[Transcribed page contents]
- - -

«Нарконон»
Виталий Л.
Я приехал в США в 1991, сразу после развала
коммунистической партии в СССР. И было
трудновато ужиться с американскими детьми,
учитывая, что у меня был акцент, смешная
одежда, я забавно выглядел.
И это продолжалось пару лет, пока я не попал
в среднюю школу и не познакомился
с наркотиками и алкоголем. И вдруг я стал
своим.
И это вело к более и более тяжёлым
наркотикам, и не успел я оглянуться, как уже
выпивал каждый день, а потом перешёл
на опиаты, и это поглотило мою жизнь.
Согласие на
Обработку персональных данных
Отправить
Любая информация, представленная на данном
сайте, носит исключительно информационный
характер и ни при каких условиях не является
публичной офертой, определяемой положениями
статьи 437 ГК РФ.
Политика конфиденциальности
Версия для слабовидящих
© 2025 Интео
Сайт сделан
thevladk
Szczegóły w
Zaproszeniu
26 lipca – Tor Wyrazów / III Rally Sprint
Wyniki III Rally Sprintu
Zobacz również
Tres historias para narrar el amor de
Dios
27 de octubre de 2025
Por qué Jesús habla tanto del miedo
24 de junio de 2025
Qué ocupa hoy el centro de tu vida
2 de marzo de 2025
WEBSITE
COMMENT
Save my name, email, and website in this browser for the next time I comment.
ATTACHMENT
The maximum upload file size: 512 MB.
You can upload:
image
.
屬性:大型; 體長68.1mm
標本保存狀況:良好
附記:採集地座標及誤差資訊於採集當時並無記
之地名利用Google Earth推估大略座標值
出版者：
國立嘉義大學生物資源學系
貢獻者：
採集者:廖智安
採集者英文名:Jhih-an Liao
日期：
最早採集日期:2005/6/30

- - -

PROBLEM DETAILS :: Using the records above, copy each line that contains "Rally".

WORKED SOLUTION ::
26 lipca – Tor Wyrazów / III Rally Sprint
Wyniki III Rally Sprintu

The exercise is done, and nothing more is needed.